For many, the key question is whether what works for China will also work for Africa. The African Union, a body that represents all 55 countries across the continent, is optimistic that it will. It has long made it clear that it is keen for China to partner with many of Africa's infrastructure and technology programmes.
Perhaps going some way to explain the Union's enthusiasm, Greg Mills, a South African economist, said: "Chinese contractors and businesses are willing to go to places and work in conditions that few in the West would contemplate."
Made in ChinAfrica
It's not just infrastructure deals, however, that are attracting Chinese investors to Africa. According to the World Bank, an estimated 86 million low-skilled manufacturing jobs are set to be outsourced from China, a consequence of the rising cost pressures caused by higher wage expectations. Ultimately, it is expected that Africa will be the primary beneficiary of this shift in labour demand.
Assessing this likely change, Mills said: "Low-tech, high-labour manufacturing cannot be done virtually and, as China moves up the development scale, Africa can realistically hope to meet this demand."
One sector where such a process is underway is the textile industry, with China having relocated some production facilities to Africa. In particular, China has invested heavily in several large manufacturing projects in Ethiopia, with the East African country set to become the continent's garment manufacturing hub.
Ethiopia is already one of Africa's fastest-growing economies, with the country having pursued a policy of deliberately keeping labour costs low in order to create a competitive advantage. One industrial park, near Addis Ababa, the nation's capital, now houses some 80 Chinese textile firms, all attracted by low or zero tariffs and cheaper labour – comparative industry wages are 15 times lower in Ethiopia than in China. The Huajian Group, a Zhejiang-based footwear manufacturer, has also invested heavily in a large plant in the park, which currently has more than 3,000 employees.

Overall, improved transport infrastructure – much of it funded by China – has led to manufacturing efficiency improving across Africa. Once landlocked Ethiopia, for example, now has direct access to a port following the opening of the Addis-Djibouti Line.
It should be no surprise then that several other African countries, notably Morocco, South Africa, Cameroon and Togo, are now said to be angling for Beijing's attention. Given that Chinese companies have already created some 600,000 jobs across Africa, it is pretty much inevitable that every country on the continent would look to capitalise on the possible spoils of the BRI.

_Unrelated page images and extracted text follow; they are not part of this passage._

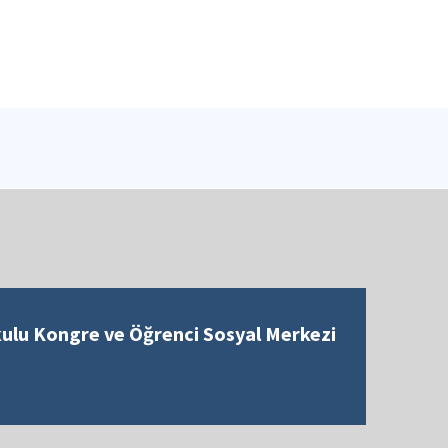
kulu Kongre ve Öğrenci Sosyal Merkezi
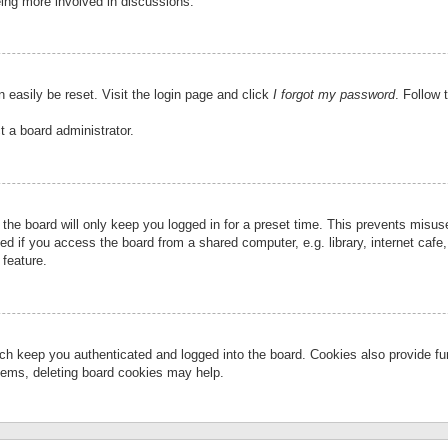
eing more involved in discussions.
 easily be reset. Visit the login page and click
I forgot my password
. Follow 
t a board administrator.
the board will only keep you logged in for a preset time. This prevents misu
 if you access the board from a shared computer, e.g. library, internet cafe, 
 feature.
ch keep you authenticated and logged into the board. Cookies also provide fu
oblems, deleting board cookies may help.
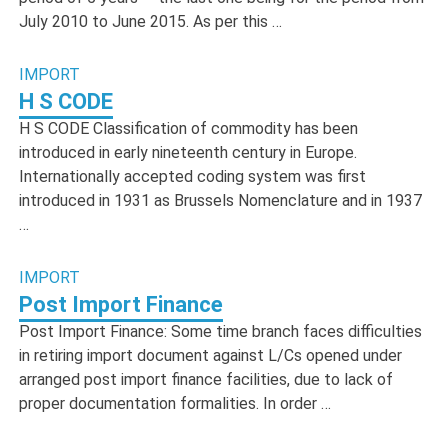
July 2010 to June 2015. As per this …
IMPORT
H S CODE
H S CODE Classification of commodity has been
introduced in early nineteenth century in Europe.
Internationally accepted coding system was first
introduced in 1931 as Brussels Nomenclature and in 1937
…
IMPORT
Post Import Finance
Post Import Finance: Some time branch faces difficulties
in retiring import document against L/Cs opened under
arranged post import finance facilities, due to lack of
proper documentation formalities. In order …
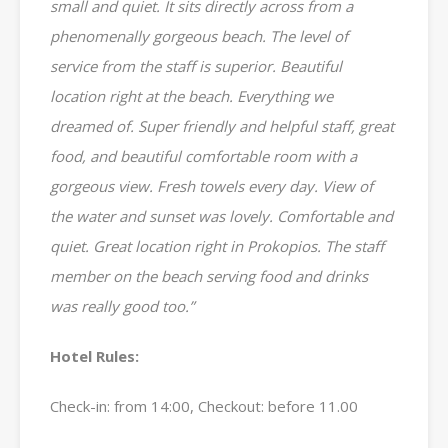
small and quiet. It sits directly across from a
phenomenally gorgeous beach. The level of
service from the staff is superior. Beautiful
location right at the beach. Everything we
dreamed of. Super friendly and helpful staff, great
food, and beautiful comfortable room with a
gorgeous view. Fresh towels every day. View of
the water and sunset was lovely. Comfortable and
quiet. Great location right in Prokopios. The staff
member on the beach serving food and drinks
was really good too.”
Hotel Rules:
Check-in: from 14:00, Checkout: before 11.00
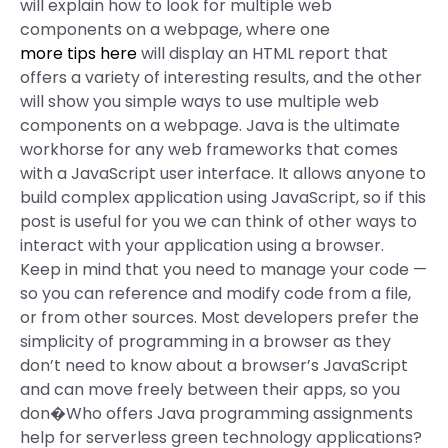
will explain how to look for multiple web
components on a webpage, where one
more tips here
will display an HTML report that
offers a variety of interesting results, and the other
will show you simple ways to use multiple web
components on a webpage. Java is the ultimate
workhorse for any web frameworks that comes
with a JavaScript user interface. It allows anyone to
build complex application using JavaScript, so if this
post is useful for you we can think of other ways to
interact with your application using a browser.
Keep in mind that you need to manage your code —
so you can reference and modify code from a file,
or from other sources. Most developers prefer the
simplicity of programming in a browser as they
don’t need to know about a browser’s JavaScript
and can move freely between their apps, so you
don�Who offers Java programming assignments
help for serverless green technology applications?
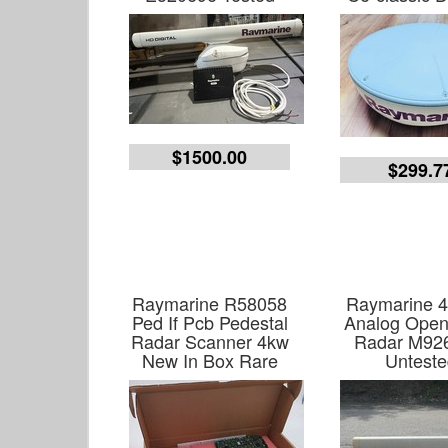
$1500.00
$299.7
Raymarine R58058
Raymarine 
Ped If Pcb Pedestal
Analog Open
Radar Scanner 4kw
Radar M92
New In Box Rare
Unteste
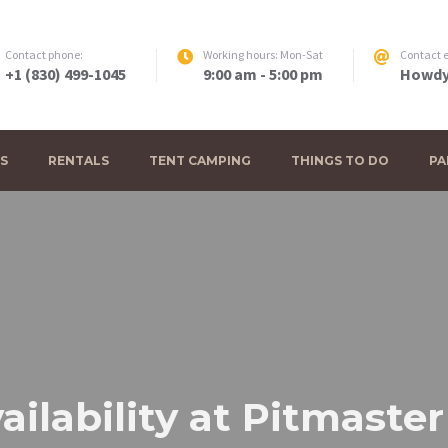
Contact phone:
Working hours: Mon-Sat
Contact e
+1 (830) 499-1045
9:00 am - 5:00 pm
Howdy
S
RENTALS
TENT CAMPING
THINGS TO DO
PA
ailability at Pitmaste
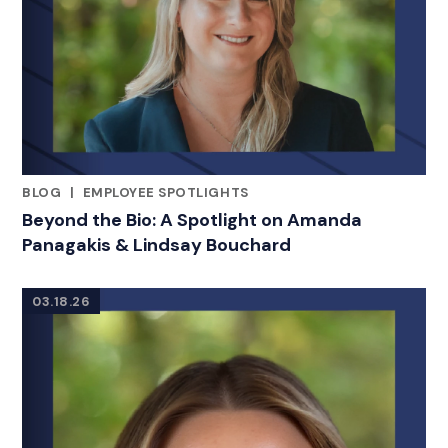
BLOG
|
EMPLOYEE SPOTLIGHTS
RELATED INDUSTRY INSIGHTS
Beyond the Bio: A Spotlight on Amanda
Panagakis & Lindsay Bouchard
03.18.26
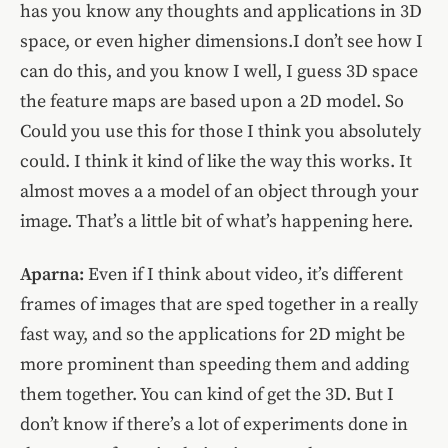
has you know any thoughts and applications in 3D
space, or even higher dimensions.I don’t see how I
can do this, and you know I well, I guess 3D space
the feature maps are based upon a 2D model. So
Could you use this for those I think you absolutely
could. I think it kind of like the way this works. It
almost moves a a model of an object through your
image. That’s a little bit of what’s happening here.
Aparna:
Even if I think about video, it’s different
frames of images that are sped together in a really
fast way, and so the applications for 2D might be
more prominent than speeding them and adding
them together. You can kind of get the 3D. But I
don’t know if there’s a lot of experiments done in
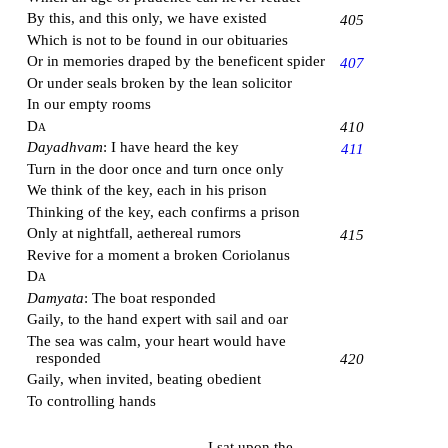
By this, and this only, we have existed
405
Which is not to be found in our obituaries
Or in memories draped by the beneficent spider
407
Or under seals broken by the lean solicitor
In our empty rooms
Da
410
Dayadhvam
: I have heard the key
411
Turn in the door once and turn once only
We think of the key, each in his prison
Thinking of the key, each confirms a prison
Only at nightfall, aethereal rumors
415
Revive for a moment a broken Coriolanus
Da
Damyata
: The boat responded
Gaily, to the hand expert with sail and oar
The sea was calm, your heart would have
responded
420
Gaily, when invited, beating obedient
To controlling hands
I sat upon the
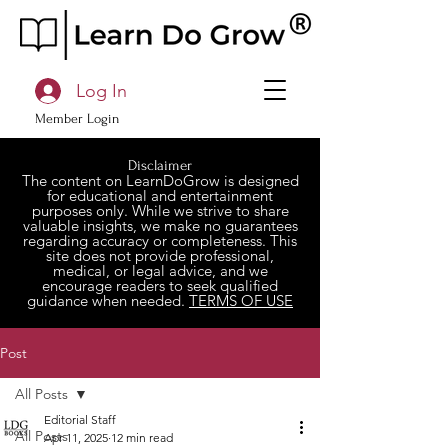
Log In
Member Login
Disclaimer
The content on LearnDoGrow is designed
for educational and entertainment
purposes only. While we strive to share
valuable insights, we make no guarantees
regarding accuracy or completeness. This
site does not provide professional,
medical, or legal advice, and we
encourage readers to seek qualified
guidance when needed.
TERMS OF USE
Post
All Posts
Editorial Staff
All Posts
Apr 11, 2025
12 min read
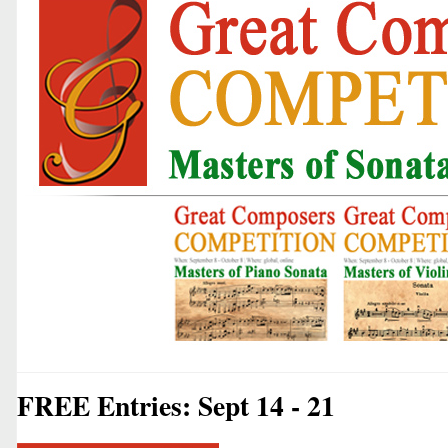
FREE Entries: Sept 14 - 21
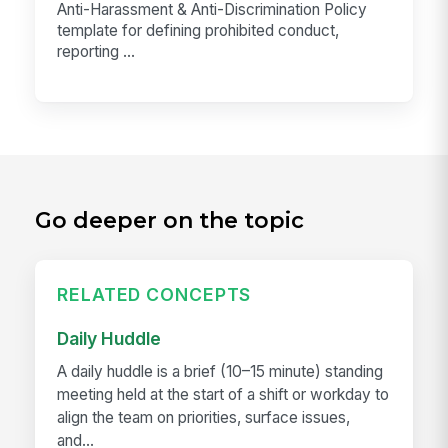
Anti-Harassment & Anti-Discrimination Policy
template for defining prohibited conduct,
reporting ...
Go deeper on the topic
RELATED CONCEPTS
Daily Huddle
A daily huddle is a brief (10–15 minute) standing
meeting held at the start of a shift or workday to
align the team on priorities, surface issues,
and...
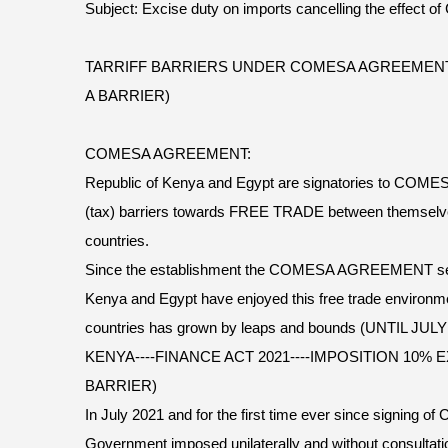
Subject: Excise duty on imports cancelling the effect
TARRIFF BARRIERS UNDER COMESA AGREEMENT 
A BARRIER)
COMESA AGREEMENT:
Republic of Kenya and Egypt are signatories to COM
(tax) barriers towards FREE TRADE between themselv
countries.
Since the establishment the COMESA AGREEMENT seve
Kenya and Egypt have enjoyed this free trade environm
countries has grown by leaps and bounds (UNTIL JULY
KENYA----FINANCE ACT 2021----IMPOSITION 10% 
BARRIER)
In July 2021 and for the first time ever since signi
Government imposed unilaterally and without consultat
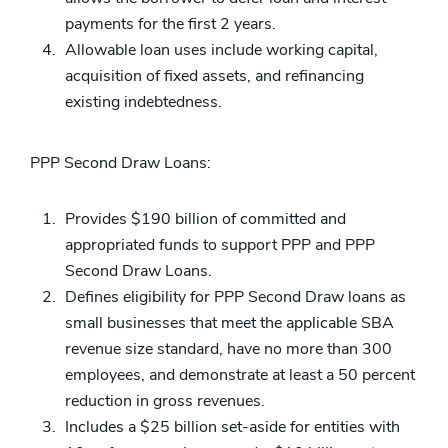
payments for the first 2 years.
Allowable loan uses include working capital,
acquisition of fixed assets, and refinancing
existing indebtedness.
PPP Second Draw Loans:
Provides $190 billion of committed and
appropriated funds to support PPP and PPP
Second Draw Loans.
Defines eligibility for PPP Second Draw loans as
small businesses that meet the applicable SBA
revenue size standard, have no more than 300
employees, and demonstrate at least a 50 percent
reduction in gross revenues.
Includes a $25 billion set-aside for entities with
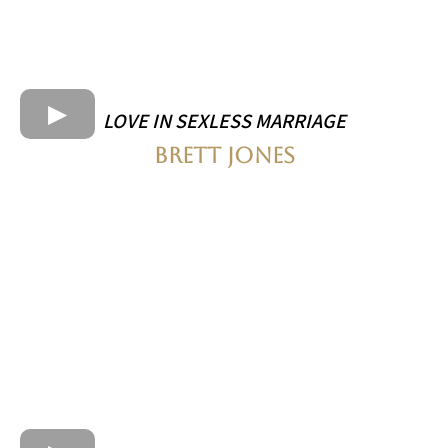
LOVE IN SEXLESS MARRIAGE
BRETT JONES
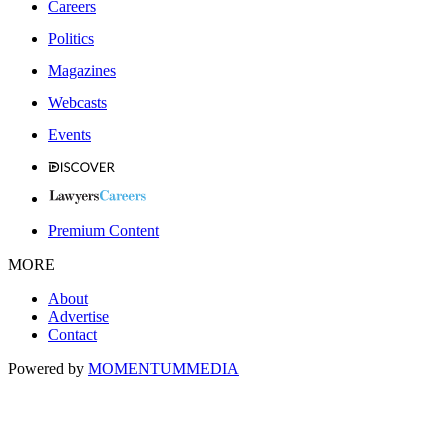
Careers
Politics
Magazines
Webcasts
Events
Premium Content
MORE
About
Advertise
Contact
Powered by
MOMENTUM
MEDIA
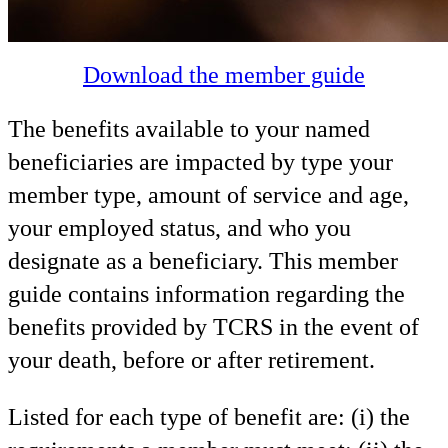
Download the member guide
The benefits available to your named
beneficiaries are impacted by type your
member type, amount of service and age,
your employed status, and who you
designate as a beneficiary. This member
guide contains information regarding the
benefits provided by TCRS in the event of
your death, before or after retirement.
Listed for each type of benefit are: (i) the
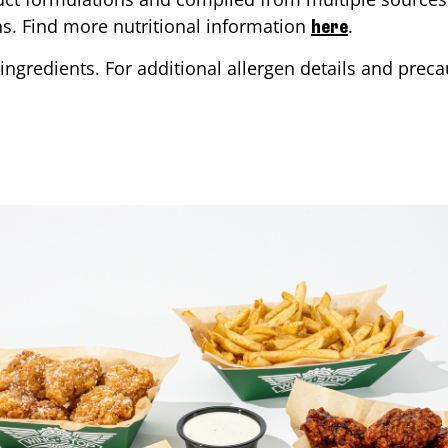
ons. Find more nutritional information
.
here
ingredients. For additional allergen details and precau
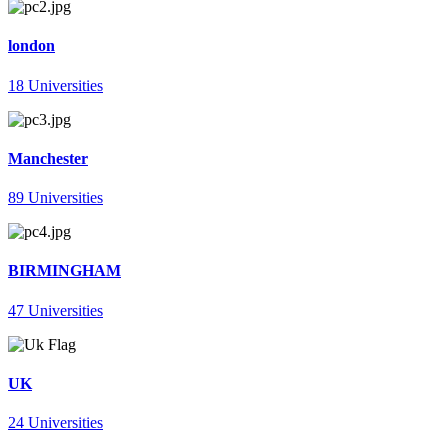
london
18 Universities
Manchester
89 Universities
BIRMINGHAM
47 Universities
UK
24 Universities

For its part, China clearly believes that outsourcing some of its manufacturing requirements will help make certain African countries more self-sufficient. The naysayers argue, however, that China is taking advantage of cheap labour, demonstrating that it's indifferent to the repressive regimes and poor governance that characterise many of its partner countries across Africa.
Despite these concerns, it's indisputable that Africa needs to create a larger manufacturing sector if its economies are to achieve sustainable growth in a global environment where falling commodity revenues seem a long-term reality. It is also clear that China is looking to capitalise on this need.
Ultimately, as with all other investors, China wants to ensure it is getting a good return on its capital, a policy that is more than apparent in its approach to its African infrastructure projects. Highlighting this, Bruce said: "China does almost no work in Africa from which it does not derive some form of benefit, either political or economic."
As was the case with China several years ago, Africa is now keen to participate more fully in the globalised economy. For many, if the BRI can help boost development across Africa and drive economic activity, then that can only be a positive for the continent.